Hab mich dann doch der Einladung von zwei Italienern (Alpinisten, Kletterern) angeschlossen, die fuer einen Tag inkl. Uebernachtung in die in der Naehe von Cochabamba gelegenen Berge wollten... Wir sind dann mit einem Taxi von 2.500 Metern auf 4.000 Meter hochgefahren und haben bei sternenklarer Nacht zu dritt in einem Zelt uebernachtet. Letztendlich habe ich sie dann doch ein Stueck bergaufwaerts begleitet und mit ihnen die Bergluft auf 4.500 Metern genossen. War nix mit Klettern dort.. aber das koennen sie jetzt die Tage noch in Chile genug... Ist schon irre, auf dieser Hoehe keinerlei Schnee zu haben!

Die Rueckfahrt von dort oben gestaltete sich allerdings etwas schwieriger, da dann irgendwie doch keine LKWs mehr vorbeikamen. Und durch die ueberall moeglichen Strassenblockaden und angekuendigte Fahrerstreiks sah ich zwischenzeitig sogar meinen Abflug in Richtung Trinidad recht gefaehrdet: Ich hatte mein Flugticket fuer den Folgetag zwar morgens geordert - aber noch nicht bezahlt und abgeholt. Letztendlich hat dann aber doch noch alles geklappt. Ein Steine transportierender LKW hat - zum Glueck dann doch blockadenfrei - uns gen Tal gefahren.

Unterwegs
Naechtliche Rueckkehr im Lastwagen


Dort hat uns ein Sammelbus und dann ein Taxi gen Cochabamba gebracht. Und die nette Frau vom Reisebuero im Hotel der Italiener ist dann extra fuer mich sogar nochmal in ihr Buero zuruck gekehrt, um mir noch mein Ticket auszustellen. Mal wieder Glueck gehabt... :-) Da am naechsten Tag allerdings Fahrerstreik angekuendigt war - Variante "rien-ne-va-plus" in der Stadt - bin ich mit den Italienern schon um 5.00 Uhr zum Flughafen gefahren (letzte Chance!) und hab somit auch meinen Flieger nach Trinidad gekriegt...

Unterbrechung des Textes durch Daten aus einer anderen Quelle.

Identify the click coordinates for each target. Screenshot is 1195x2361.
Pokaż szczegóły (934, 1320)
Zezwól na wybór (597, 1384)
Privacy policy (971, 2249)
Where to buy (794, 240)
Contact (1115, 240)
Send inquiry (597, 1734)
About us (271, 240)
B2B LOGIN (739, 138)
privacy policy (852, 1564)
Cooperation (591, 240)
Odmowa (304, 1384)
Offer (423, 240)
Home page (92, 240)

Jetzt reichts aber fuer heute... draussen knallt es immer noch gelegentlich. Werde jetzt mal zum Platz marschieren und mir einen Caipi zum Feiern ordern!

UND WEITER...

Von Trinidad - der Mopped-Stadt - berichte ich spaeter. Morgen fahre ich Richtung Rurrenabaque und Dschungel / Amazonasgebiet weiter - mit Zwischenstopp morgen abend in San Borjas, da angeblich zu wenig Passagiere hier sind, um die ganze Strecke zu fahren... Wie auch immer: Von 10.30 bis kurz vor 19.00 Uhr im Bus sitzen reicht ja auch schon... Bis Rurrenabaque sind es wohl insgesamt 12 Stunden Fahrt...

FUNKSTILLE?!

Nach Aussagen von Touris gibt es allerdings seit ueber einem Monat keine Internet-Verbindung in Rurrenabaque. Somit hoert Ihr in naechster Zeit vermutlich erstmal nix von mir... Nur mal so, damit sich niemand von Euch ueber mein Schweigen wundert... oder Sorgen macht... oder...

Sonnige Gruesse aus dem tropisch-heissen Trinidad (liegt auf ca. 250 Metern... bin also mal ausnahmsweise auf "Eurer" Hoehe... :-)...)!